The control level in Fig. 1 is S7PLC equipment, which uses Siemens products. Among them, the CPU is S7314C-2DP, which is a compact CPU with 48k main memory, 24VDC power supply, built-in 24DI/16DO, 4AI/2AO, with integrated function MPI, PROFIBUS DP master/slave interface, it can be selected Save one PROFIBUSDP communication module, two digital input/output modules and one analog input/output module, and also select 4 digital input/output modules, all of which are 16DI/16DO. The monitoring-level operator panel uses HMI OP170B/DP to replace the operator panel OP17 before the upgrade. OP170B/DP is a large panel with 4-color display, which can support simplified Chinese display and can be used as a secondary master station and PLC. PROFIBUS DP bus communication, and these functions are not available in the original OP17. The NE212 at the monitoring level accepts the sensing signal sent by the length counter, and displays the length of the rolled felt product of this roll. When the length of the ordered felt roll (input setting) is still 50 meters, NE212 sends a roll change operation signal to S7PLC to start the roll change operation. , NE212 sends a felt cutting switch signal to S7PLC, the cutter will cut the felt, and the new felt head will be wound on the new reel with adhesive tape, so that the length of the felt roll ordered by the customer can be guaranteed.

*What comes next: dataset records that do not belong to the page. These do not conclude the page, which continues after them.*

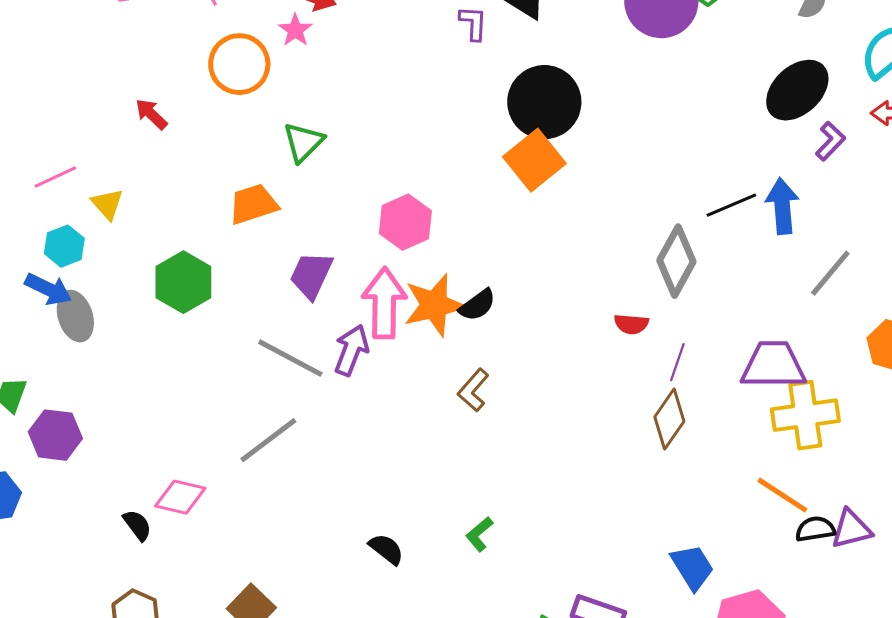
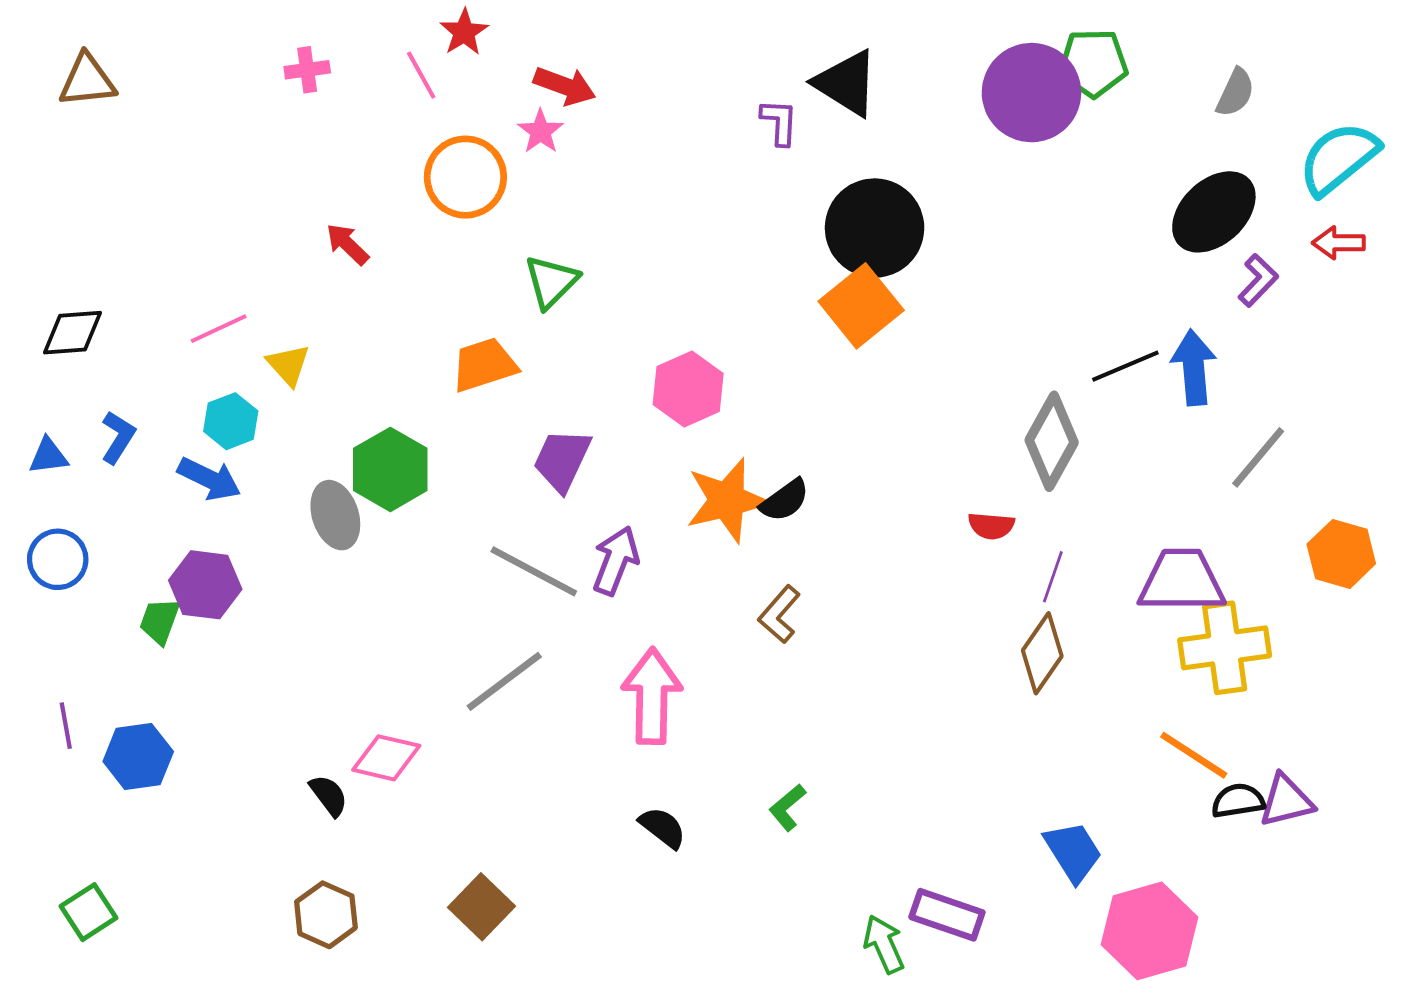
pink arrow: (384, 303) -> (652, 696), moved
gray ellipse: (75, 316) -> (335, 515), moved
purple hexagon: (55, 435) -> (205, 585), moved

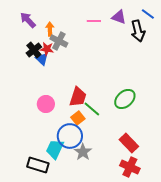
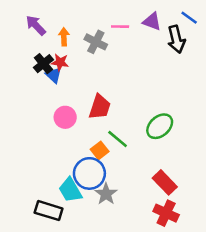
gray cross: (59, 41) -> (96, 42), moved
red trapezoid: (78, 97) -> (100, 107), moved
pink circle: (46, 104) -> (65, 117), moved
cyan trapezoid: (55, 149) -> (70, 190), turned -55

The wet-laid felt winding control device uses Siemens' advanced PROFIBUS DP field bus network to replace the CAN system bus before the upgrade to complete system communication and control functions. This is because, firstly, the CAN bus interface module dedicated to PLC S7 is not easy to purchase, and the price of third-party products is high, and the quality is difficult to guarantee; secondly, PROFIBUS DP has the advantages of fast transmission speed and easy network expansion compared with CAN system bus. In order to use PROFIBUS DP to communicate with Lenze 9326 inverter 2 and 9326 inverter 4, two Lenze2133IB modules (PRIFIBUS DP communication modules) were selected to communicate with their process channel and parameter channel.

Embodiment 2: Refer to FIG. 2, which shows the realization of the variable tension quasi-constant torque control mode with automatic calculation of coil diameter. The overall scheme of this embodiment is the same as that of Embodiment 1. In order to improve the winding quality, a real-time tension calculation module is provided in the S7PLC at the control level, and an automatic real-time calculation module for coil diameter is installed in the inverter II and VI at the field level. And the multiplier module, the calculation result of the coil diameter automatic real-time calculation module is transmitted to the real-time tension calculation module through the PROFIBUS-DP field bus, and the result of the real-time tension calculation module is transmitted to the inverter II or the inverter VI through the PROFIBUS-DP field bus, and The result of the coil diameter real-time calculation module is multiplied by the multiplier module, and then transmitted to the inverter II or VI installed with the torque control module to complete the quasi-constant torque control of wet felt winding. During winding, as the winding diameter increases (the result is calculated in real time by the automatic real-time calculation module of the coil diameter), the tension gradually decreases (determined by the calculation formula in the real-time tension calculation module), so that during the winding process The quasi-constant torque control mode in which the product of winding diameter and tension is close to a constant value is suitable for winding various felt products.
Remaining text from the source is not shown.